### [TRY IT]
Using the entries that follow, report how many lines contain the word "actualidad". Only the number is wanted.

Stored data entries
○ ○ ○ ○ ○
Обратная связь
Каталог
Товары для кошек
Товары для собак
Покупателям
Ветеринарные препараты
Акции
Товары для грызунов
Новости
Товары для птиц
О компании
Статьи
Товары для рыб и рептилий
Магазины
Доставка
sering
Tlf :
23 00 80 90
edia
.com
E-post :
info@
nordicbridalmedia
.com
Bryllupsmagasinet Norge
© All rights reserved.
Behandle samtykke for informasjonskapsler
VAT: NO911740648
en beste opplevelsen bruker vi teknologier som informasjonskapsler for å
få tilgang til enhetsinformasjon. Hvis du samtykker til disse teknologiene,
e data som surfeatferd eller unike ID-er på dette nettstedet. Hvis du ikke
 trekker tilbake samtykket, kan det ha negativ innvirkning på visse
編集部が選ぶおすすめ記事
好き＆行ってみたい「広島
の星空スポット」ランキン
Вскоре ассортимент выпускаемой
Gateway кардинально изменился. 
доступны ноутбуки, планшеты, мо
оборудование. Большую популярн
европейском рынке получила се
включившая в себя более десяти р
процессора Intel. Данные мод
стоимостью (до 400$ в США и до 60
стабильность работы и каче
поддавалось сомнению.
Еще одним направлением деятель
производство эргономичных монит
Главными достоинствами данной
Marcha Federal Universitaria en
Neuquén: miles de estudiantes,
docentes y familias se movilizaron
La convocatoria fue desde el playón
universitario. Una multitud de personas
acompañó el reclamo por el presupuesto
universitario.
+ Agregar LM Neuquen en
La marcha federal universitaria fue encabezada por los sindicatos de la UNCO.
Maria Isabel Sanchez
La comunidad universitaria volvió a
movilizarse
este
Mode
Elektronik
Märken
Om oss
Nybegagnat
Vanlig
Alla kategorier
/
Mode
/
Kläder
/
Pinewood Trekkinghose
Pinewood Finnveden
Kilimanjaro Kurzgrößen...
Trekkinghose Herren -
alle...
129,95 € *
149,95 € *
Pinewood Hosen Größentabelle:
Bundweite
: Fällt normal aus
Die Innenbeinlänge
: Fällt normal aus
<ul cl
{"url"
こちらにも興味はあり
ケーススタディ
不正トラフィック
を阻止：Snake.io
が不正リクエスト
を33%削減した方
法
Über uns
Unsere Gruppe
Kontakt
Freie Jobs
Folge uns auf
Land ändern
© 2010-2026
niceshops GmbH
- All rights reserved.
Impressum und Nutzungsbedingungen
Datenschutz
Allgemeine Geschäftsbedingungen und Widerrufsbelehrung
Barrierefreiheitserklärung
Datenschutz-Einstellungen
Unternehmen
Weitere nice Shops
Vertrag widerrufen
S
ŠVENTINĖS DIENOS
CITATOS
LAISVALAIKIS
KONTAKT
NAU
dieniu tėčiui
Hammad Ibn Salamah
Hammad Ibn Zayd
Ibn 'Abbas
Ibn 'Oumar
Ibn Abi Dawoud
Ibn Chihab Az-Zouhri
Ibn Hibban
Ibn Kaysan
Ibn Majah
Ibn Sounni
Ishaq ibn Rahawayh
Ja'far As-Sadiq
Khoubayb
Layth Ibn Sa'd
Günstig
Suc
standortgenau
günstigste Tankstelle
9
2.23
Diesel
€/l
○ ○ ○ ○ ○
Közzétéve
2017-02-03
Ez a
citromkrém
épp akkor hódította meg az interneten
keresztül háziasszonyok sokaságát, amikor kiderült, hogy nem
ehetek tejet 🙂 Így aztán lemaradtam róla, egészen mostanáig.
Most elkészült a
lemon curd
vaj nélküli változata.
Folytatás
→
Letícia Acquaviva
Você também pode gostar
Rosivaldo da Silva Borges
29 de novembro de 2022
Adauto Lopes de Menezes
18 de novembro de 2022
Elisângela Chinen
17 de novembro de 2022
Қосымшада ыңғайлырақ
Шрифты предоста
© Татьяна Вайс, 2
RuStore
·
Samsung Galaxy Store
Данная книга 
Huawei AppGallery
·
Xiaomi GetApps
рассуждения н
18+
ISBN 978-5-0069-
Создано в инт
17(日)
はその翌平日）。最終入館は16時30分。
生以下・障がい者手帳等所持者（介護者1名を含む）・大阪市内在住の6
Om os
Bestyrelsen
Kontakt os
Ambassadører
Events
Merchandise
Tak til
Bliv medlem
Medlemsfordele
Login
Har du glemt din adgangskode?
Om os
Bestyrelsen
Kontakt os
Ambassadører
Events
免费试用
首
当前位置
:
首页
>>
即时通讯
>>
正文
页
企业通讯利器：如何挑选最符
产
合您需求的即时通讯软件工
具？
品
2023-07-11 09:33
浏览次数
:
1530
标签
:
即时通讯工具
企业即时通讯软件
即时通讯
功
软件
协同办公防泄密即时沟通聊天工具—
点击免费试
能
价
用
○ ○ ○ ○ ○
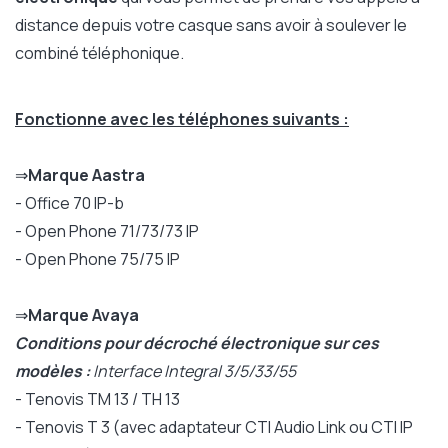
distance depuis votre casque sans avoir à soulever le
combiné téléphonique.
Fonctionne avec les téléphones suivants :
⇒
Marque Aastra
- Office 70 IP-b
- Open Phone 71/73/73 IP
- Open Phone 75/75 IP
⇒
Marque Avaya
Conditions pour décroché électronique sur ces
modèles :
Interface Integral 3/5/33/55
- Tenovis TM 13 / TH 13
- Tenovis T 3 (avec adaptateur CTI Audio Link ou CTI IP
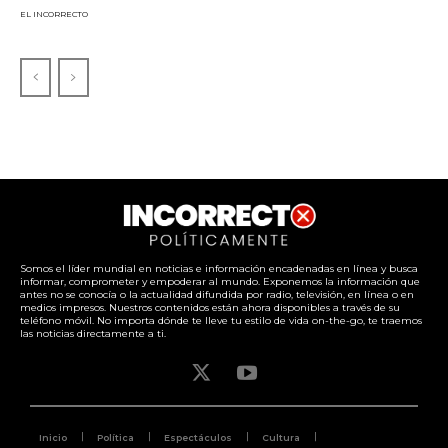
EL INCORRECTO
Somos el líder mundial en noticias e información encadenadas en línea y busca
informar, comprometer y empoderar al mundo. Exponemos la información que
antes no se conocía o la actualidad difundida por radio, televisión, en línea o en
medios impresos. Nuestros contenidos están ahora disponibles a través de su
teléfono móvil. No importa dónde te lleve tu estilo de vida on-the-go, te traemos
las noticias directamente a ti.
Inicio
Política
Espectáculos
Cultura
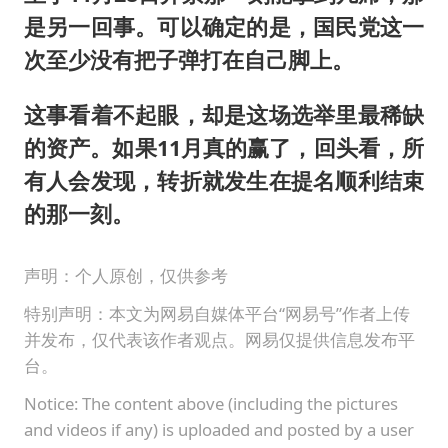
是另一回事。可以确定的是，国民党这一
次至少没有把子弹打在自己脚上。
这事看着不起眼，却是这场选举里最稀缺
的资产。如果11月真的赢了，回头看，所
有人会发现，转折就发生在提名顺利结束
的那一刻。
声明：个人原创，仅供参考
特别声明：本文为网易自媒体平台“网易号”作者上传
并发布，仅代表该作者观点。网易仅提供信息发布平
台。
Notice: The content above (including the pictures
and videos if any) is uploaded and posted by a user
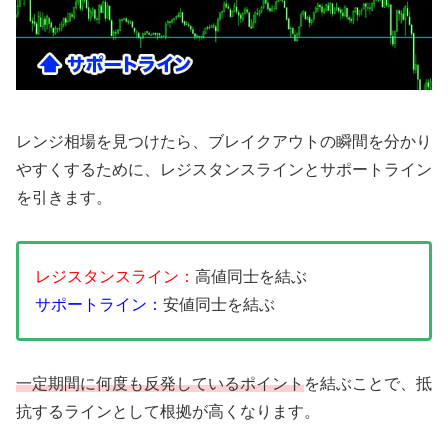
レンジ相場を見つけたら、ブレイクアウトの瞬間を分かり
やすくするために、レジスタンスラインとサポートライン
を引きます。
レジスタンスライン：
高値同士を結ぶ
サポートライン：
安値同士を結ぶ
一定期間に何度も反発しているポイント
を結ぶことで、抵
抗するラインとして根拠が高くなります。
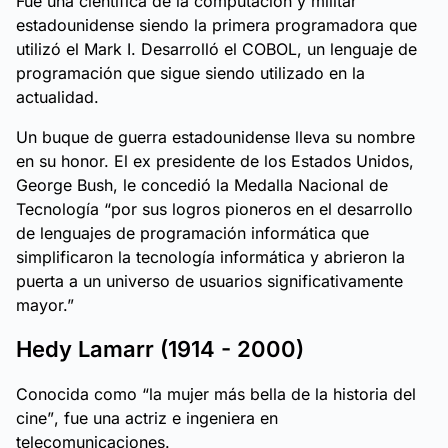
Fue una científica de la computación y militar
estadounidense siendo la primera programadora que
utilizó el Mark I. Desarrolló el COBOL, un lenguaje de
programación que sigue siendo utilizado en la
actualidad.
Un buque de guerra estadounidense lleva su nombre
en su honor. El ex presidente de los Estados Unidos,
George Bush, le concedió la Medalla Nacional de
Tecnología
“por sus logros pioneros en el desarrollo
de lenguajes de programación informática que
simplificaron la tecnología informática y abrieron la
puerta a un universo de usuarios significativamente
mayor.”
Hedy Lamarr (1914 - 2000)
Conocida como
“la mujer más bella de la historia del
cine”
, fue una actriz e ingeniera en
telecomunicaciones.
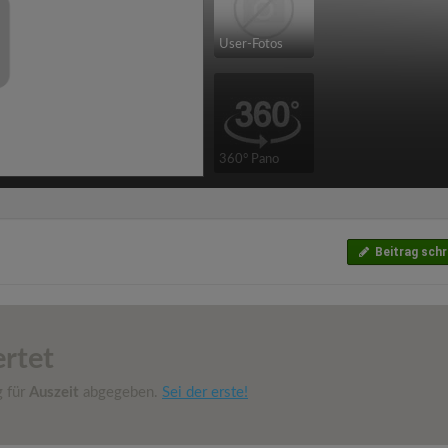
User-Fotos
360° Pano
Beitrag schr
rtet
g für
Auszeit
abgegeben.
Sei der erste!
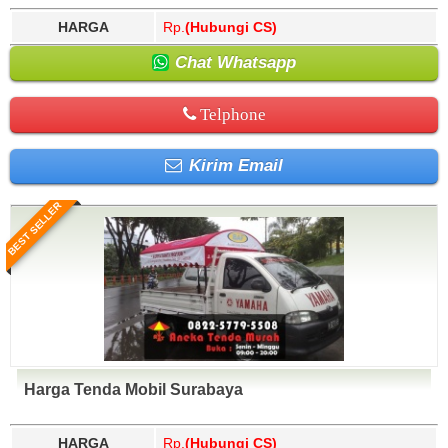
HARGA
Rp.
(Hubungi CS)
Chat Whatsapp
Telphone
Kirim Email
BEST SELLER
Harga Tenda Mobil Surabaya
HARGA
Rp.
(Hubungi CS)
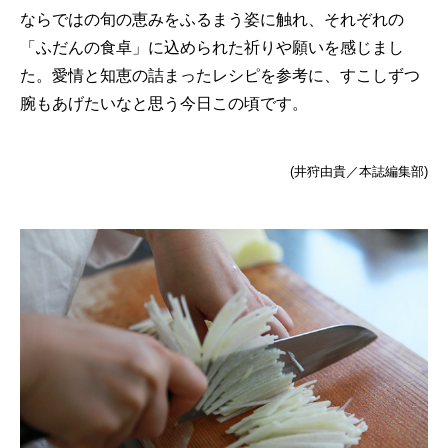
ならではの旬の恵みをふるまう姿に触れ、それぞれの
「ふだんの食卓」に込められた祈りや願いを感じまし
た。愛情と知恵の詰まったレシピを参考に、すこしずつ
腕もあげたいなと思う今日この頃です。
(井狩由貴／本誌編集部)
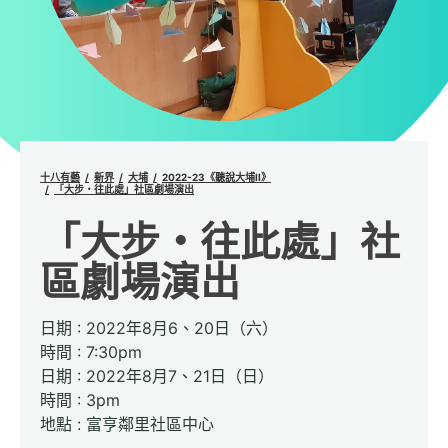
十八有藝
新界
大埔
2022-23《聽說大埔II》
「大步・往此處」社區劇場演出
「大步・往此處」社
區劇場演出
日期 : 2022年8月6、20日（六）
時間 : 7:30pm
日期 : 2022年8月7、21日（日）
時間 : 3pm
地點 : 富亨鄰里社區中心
○ ○ ○ ○ ○
### [SOLVED PROBLEM]
2